Monday, February 22, 2010

Parenting Tip #2 - Time Out for Difficult Children

Before I share this particular parenting tip with you, we need to define what I mean by a 'difficult child.' Being a novelist, I can't do that without telling a story, so here goes.


In the late1960's my husband and I and our two sweet children lived in the Los Angeles area. We had a struggling business, so to take up the economic slack, I taught for several years in an elementary school that was located in a poverty pocket in an otherwise middle-class city. My own children attended the school where I taught, and each evening as we would drive home, I would grieve for the circumstances of my students.


My husband and I talked it over, and we decided if the opportunity arose, we would adopt an 'unadoptable' child, one that wouldn't have a chance for a happy, middle-class existence. It was to be our little mite at saving the world, one child at a time.


We were terribly naive. But, as often happens to simpletons, we got lucky. Or, at least, we got our wish. Before the year was out, we had another child. She was seven, had been a foster child for the five years since she was wrested from her negligent mother, and had been in several homes already. A fellow teacher had taught her in head start, and that's how I found out she needed a home.


This daughter came to us with a small paper bag of clothes but trunks, suitcases and duffle bags of emotional baggage. However, we wobbled along, thinking that love and structure would conquer all.


Love and structure conquered a lot. In fact, about five years later, things were going along so well that we thought we might try another rent-a-kid. We had a family council and talked it over, and the kids agreed. The state adoption worker kissed us on both cheeks and presented us with a seven year old boy.

The fact that he went to day classes at the regional mental hospital should have told us something, but his foster mother said he was teachable. Knowing that love and structure could conquer all, and having had success with our first rental, we said we'd take him. So we did.


And, it wasn't too bad. He was a sweet boy. He brought a suitcase full of clothes and a bicycle when he came, but the emotional baggage he brought was immense. He was the result of a fling his mother had with another man. She didn't leave her husband, and she waited until this son was six to give him up (there were five other siblings). During those six years he had landed in the hospital twice with parent-inflicted injuries. One day she simply took him to DSHS and said she didn't want him any more.


So, we wobbled along with that addition, too. Love and structure, you see, will conquer all, and I was the master of structure. My husband, Derrill, called me The Commandant. Sometimes the structure came easier than the love.


By the time a year had rolled around, things were going so well that we started thinking we were wonderful. We had the magic touch. Love and Structure R Us. Let's have another kid, only let's get one a little younger this time.


In no time at all we had a three-and-a-half year old boy. The adoption worker, the same one who had brought us our previous child, felt he was meant to be ours, and we thought so too. He had brown eyes, curly hair, and a dossier two inches thick. We said we knew what we were in for. We were prepared. Love and structure, after all, etc., etc.


We had some pretty good years until puberty hit first one and then another and knocked the props out of our love and structure thing. The emotional baggage all spilled open and there was no way to get everything folded neatly and put away again.


Our saving grace was our old farmhouse. As sturdy as it was ugly, it had one beautiful thing about it: nine bedrooms. Each of our children (seven by the time I was making use of this parenting tip, because we had two surprise cabooses after our last adoption) had his/her own bedroom, so I was able to send whichever of the children was acting out to his room for a time out.


There was a problem, though. Quite a few of the bedrooms were in the basement. There was also a family room down there with a TV in it, and I found that several times when one of the boys was sent to his room, he would go downstairs, slam the door, then sneak out and watch TV until I sent word that he could come up again.


It made me so mad that I had the desire to screw the bedroom door shut, or at least put a dead bolt on it. As satisfying as that would have been, it wasn't safe, so I did the next best thing. I taped it shut.

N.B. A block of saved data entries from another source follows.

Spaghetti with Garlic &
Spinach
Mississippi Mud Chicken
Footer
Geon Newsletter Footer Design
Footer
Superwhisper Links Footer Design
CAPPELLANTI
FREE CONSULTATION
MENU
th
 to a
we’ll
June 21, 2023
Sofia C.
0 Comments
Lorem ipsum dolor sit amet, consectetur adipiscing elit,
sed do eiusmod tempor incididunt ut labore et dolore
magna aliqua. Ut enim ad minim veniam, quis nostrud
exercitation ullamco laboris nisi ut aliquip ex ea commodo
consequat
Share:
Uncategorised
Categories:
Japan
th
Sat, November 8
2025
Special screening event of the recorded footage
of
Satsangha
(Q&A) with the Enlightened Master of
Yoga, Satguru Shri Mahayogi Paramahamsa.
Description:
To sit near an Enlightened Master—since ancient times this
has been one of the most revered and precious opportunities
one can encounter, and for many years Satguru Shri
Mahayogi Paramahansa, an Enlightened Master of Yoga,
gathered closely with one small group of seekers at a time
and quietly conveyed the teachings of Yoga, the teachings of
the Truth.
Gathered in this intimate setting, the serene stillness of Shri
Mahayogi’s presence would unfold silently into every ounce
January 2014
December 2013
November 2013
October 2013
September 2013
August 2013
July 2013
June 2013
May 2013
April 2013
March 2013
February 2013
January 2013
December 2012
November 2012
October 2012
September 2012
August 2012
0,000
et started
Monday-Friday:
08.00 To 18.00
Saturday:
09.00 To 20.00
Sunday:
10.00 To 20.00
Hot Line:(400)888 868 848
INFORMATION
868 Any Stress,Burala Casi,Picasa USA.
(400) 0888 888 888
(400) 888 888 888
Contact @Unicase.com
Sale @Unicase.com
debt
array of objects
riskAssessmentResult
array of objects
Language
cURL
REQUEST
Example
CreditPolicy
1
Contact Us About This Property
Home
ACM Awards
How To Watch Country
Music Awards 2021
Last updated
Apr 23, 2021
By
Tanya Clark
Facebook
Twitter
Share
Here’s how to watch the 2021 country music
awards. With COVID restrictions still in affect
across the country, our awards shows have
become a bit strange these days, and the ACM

Now, the tape didn't do anything to hold the door closed. It simply let me know if the door had been opened during the period of banishment. There was no more sneaking out, because there was no way he could get back into the room, close the door, and replace the tape.


I knew I was onto something when I arrived a little early to a family counseling session and heard our therapist telling another parent about this time-out technique. I had shared it with her several weeks before.


I know none of you have difficult children. But, if you know someone who does, they might like to add this to their bag of tricks. I've got others I'll share as the spirit moves me.

3 comments:

elleskiles said...

thanks for sharing a peice of your journey. i have two stubborn and strong-willed kids. sometimes, they take turns, sometimes, they both come at me. tape is good.

Monique said...

Fabulous! thanks for sharing.

Liz Adair said...

Thanks for commenting, Michelle and Monique. Your children are all so sweet, I doubt you'll ever need to tape a door closed.